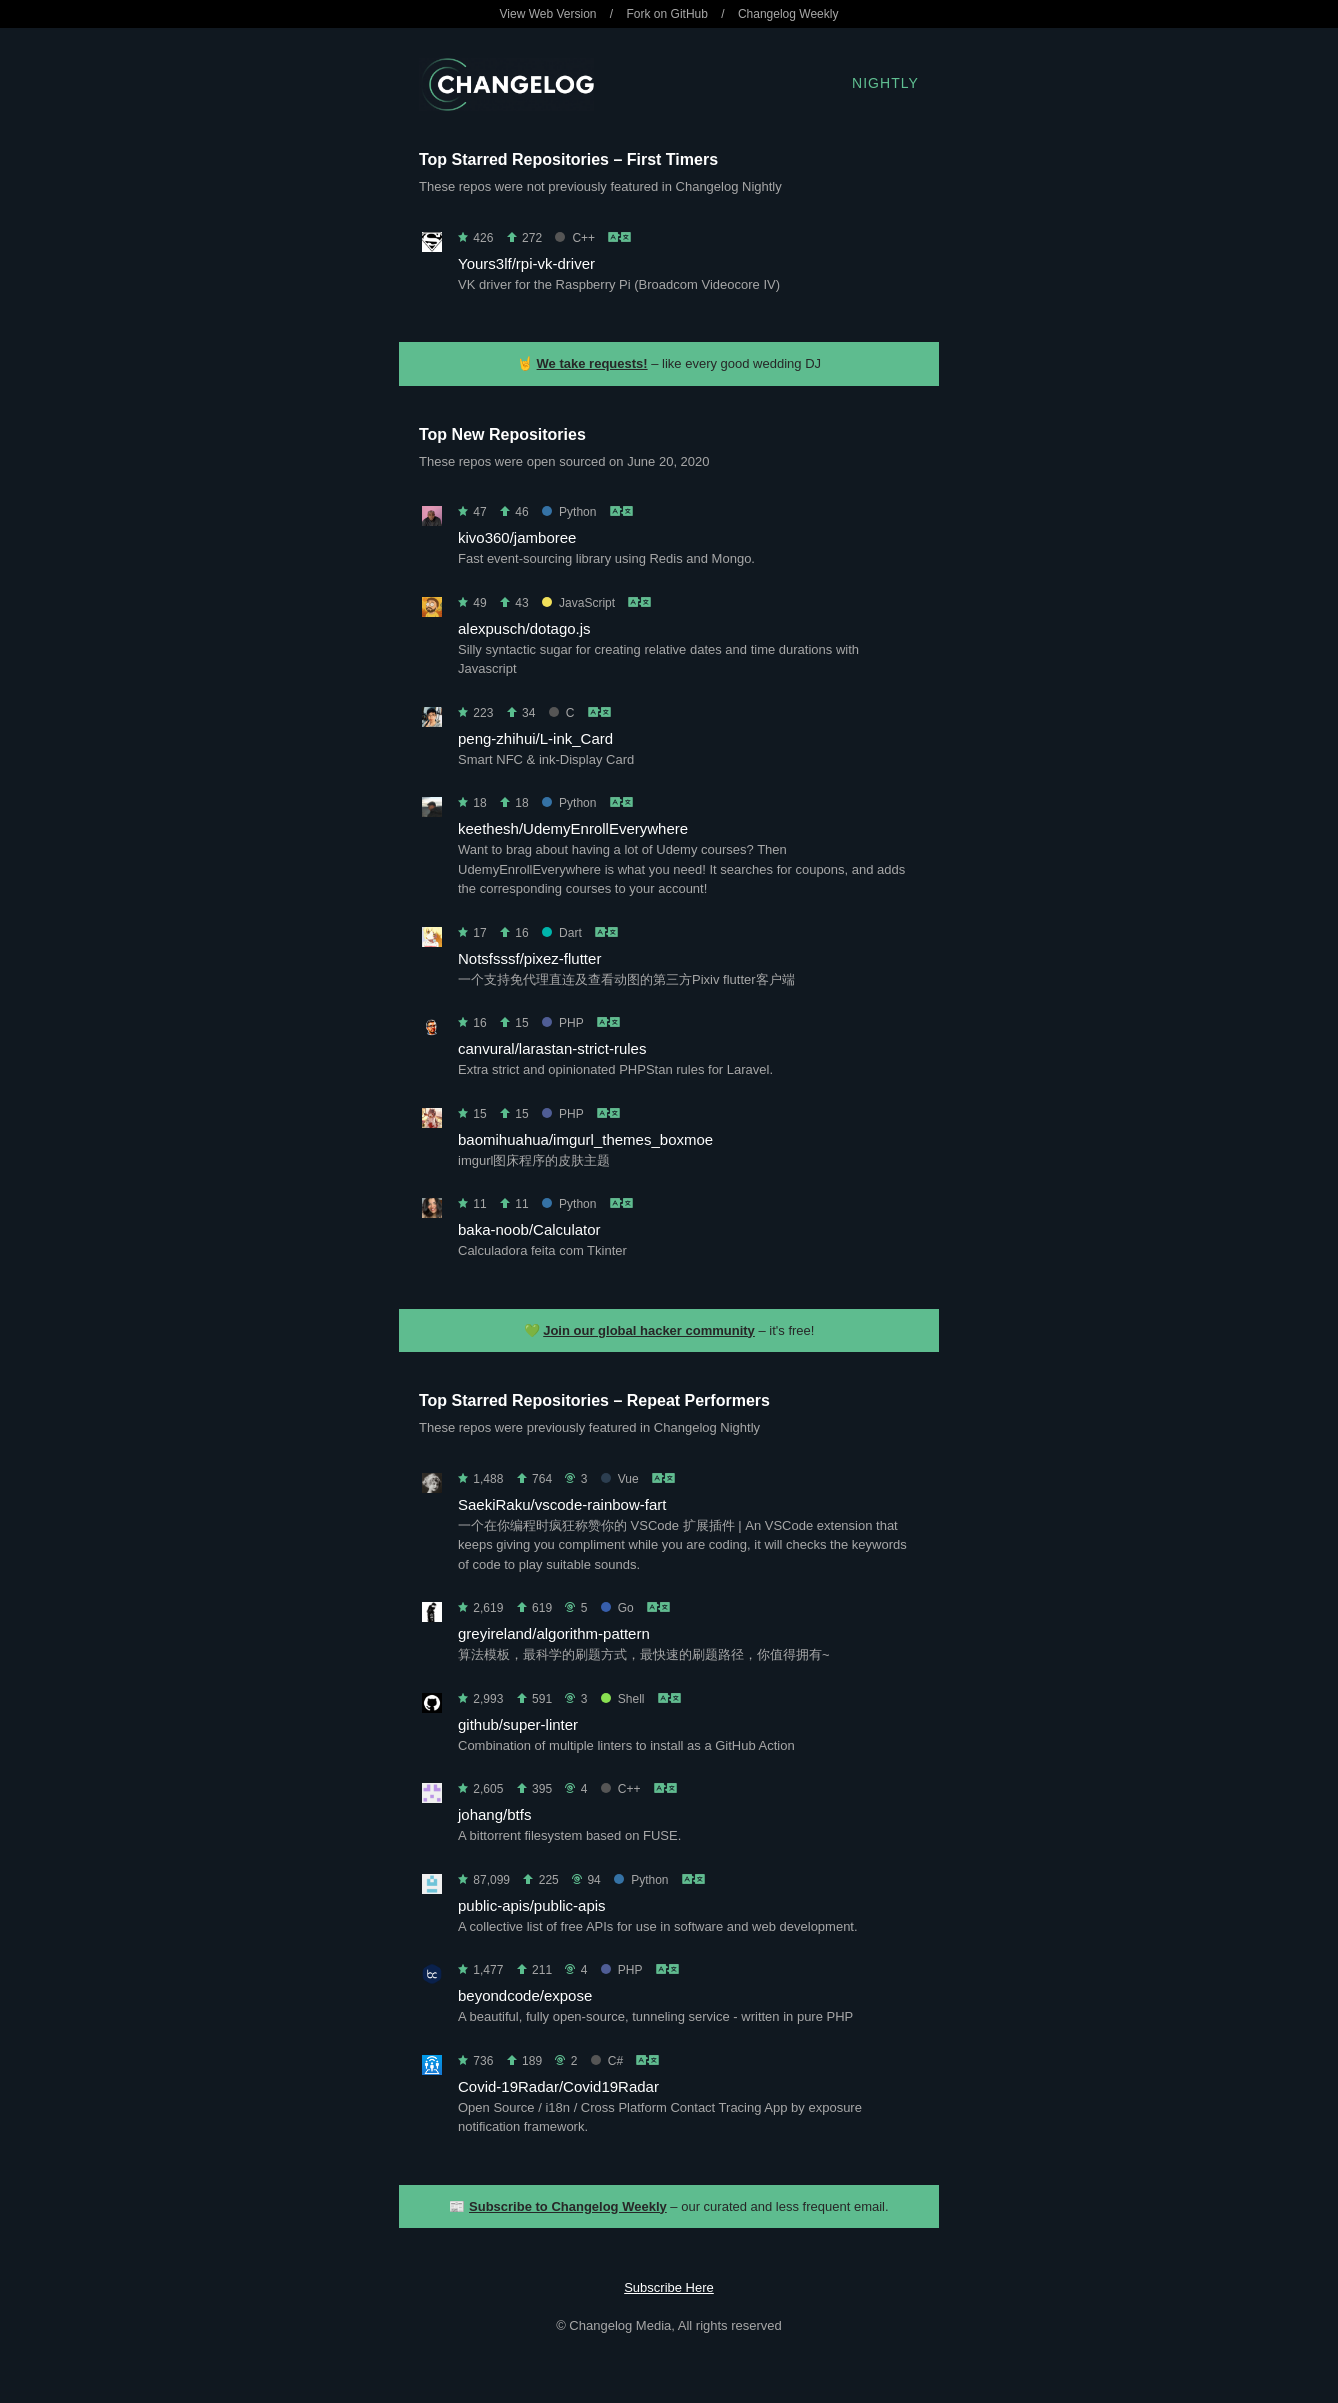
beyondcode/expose (525, 1995)
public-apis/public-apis (532, 1905)
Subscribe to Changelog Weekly (568, 2206)
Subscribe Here (669, 2287)
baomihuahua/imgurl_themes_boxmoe (585, 1139)
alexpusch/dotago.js (524, 628)
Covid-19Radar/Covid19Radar (558, 2086)
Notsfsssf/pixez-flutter (529, 958)
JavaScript (578, 603)
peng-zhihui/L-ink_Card (535, 738)
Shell (623, 1699)
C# (607, 2061)
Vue (620, 1479)
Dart (562, 933)
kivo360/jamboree (517, 537)
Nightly (885, 83)
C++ (575, 238)
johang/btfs (494, 1814)
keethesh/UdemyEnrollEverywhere (573, 828)
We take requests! (592, 363)
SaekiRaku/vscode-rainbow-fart (562, 1504)
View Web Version (548, 14)
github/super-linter (518, 1724)
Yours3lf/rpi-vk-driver (526, 263)
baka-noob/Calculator (529, 1229)
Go (617, 1608)
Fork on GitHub (667, 14)
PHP (562, 1023)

Exercise ::
Using the records above, restate word for word the lines from the one with "Nightly (885, 83)" through the one with "Yours3lf/rpi-vk-driver (526, 263)", both included.

Task solution ::
Nightly (885, 83)
C++ (575, 238)
johang/btfs (494, 1814)
keethesh/UdemyEnrollEverywhere (573, 828)
We take requests! (592, 363)
SaekiRaku/vscode-rainbow-fart (562, 1504)
View Web Version (548, 14)
github/super-linter (518, 1724)
Yours3lf/rpi-vk-driver (526, 263)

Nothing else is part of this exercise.